> Task prompt
Go through the listing beneath and show each line containing the string "所有備忘錄".

> Records supplied
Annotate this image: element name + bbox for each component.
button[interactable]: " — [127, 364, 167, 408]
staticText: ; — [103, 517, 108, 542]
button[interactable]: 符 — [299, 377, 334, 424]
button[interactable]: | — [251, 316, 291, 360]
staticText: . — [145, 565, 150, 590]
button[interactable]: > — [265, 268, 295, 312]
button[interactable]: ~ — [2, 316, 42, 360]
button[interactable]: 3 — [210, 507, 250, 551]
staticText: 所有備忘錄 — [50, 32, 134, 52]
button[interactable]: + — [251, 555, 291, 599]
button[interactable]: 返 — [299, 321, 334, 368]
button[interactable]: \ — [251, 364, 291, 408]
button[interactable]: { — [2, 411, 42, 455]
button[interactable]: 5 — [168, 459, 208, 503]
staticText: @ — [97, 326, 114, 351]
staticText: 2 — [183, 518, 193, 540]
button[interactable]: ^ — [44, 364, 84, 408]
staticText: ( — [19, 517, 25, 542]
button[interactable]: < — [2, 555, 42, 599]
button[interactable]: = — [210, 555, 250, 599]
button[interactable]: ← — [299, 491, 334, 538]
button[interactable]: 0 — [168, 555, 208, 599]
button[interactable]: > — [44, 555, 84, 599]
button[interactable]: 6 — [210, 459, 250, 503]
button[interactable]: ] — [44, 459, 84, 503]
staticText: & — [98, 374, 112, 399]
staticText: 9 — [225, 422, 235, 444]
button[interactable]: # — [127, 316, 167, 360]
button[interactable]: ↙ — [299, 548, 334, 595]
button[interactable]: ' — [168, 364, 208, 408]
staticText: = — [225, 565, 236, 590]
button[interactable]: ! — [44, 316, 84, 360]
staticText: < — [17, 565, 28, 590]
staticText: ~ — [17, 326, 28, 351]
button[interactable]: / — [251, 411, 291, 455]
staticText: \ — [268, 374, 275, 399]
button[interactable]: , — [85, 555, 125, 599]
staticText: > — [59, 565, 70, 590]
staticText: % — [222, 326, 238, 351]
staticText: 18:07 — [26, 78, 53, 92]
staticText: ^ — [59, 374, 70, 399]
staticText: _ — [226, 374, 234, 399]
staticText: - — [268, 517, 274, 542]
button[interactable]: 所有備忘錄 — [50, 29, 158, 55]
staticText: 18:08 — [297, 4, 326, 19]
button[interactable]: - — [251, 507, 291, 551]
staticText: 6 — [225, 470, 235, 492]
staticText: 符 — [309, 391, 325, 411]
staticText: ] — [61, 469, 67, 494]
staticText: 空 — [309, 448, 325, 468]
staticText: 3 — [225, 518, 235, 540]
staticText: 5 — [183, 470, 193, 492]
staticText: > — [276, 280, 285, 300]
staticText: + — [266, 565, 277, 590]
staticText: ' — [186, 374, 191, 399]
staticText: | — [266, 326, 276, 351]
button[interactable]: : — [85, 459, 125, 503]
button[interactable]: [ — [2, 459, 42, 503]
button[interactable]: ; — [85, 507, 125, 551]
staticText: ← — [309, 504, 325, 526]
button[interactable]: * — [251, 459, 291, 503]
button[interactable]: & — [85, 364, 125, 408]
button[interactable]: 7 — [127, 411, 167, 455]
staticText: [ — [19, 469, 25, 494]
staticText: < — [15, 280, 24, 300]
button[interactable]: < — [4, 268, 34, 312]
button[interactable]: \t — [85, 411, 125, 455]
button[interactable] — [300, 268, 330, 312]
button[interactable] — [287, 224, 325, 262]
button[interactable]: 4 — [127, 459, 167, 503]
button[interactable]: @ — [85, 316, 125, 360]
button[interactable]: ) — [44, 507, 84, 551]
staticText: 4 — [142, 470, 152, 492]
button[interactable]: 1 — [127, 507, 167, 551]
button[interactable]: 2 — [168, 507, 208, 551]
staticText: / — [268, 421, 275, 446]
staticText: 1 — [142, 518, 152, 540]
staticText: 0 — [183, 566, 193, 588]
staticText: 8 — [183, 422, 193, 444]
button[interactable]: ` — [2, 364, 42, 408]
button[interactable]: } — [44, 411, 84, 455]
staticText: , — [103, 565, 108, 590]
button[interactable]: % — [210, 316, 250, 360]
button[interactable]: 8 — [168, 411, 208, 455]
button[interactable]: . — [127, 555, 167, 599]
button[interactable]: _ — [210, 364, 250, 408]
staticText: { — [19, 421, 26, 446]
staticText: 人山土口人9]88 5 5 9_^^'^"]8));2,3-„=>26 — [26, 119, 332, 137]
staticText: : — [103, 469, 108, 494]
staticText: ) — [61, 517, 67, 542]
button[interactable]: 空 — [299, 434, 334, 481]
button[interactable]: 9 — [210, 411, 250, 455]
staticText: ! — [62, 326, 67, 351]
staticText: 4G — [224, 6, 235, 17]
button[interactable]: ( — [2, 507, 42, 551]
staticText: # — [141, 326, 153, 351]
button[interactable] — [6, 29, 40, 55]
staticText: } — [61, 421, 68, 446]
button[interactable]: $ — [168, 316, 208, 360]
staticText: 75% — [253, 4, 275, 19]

> Exercise output
staticText: 所有備忘錄 — [50, 32, 134, 52]
button[interactable]: 所有備忘錄 — [50, 29, 158, 55]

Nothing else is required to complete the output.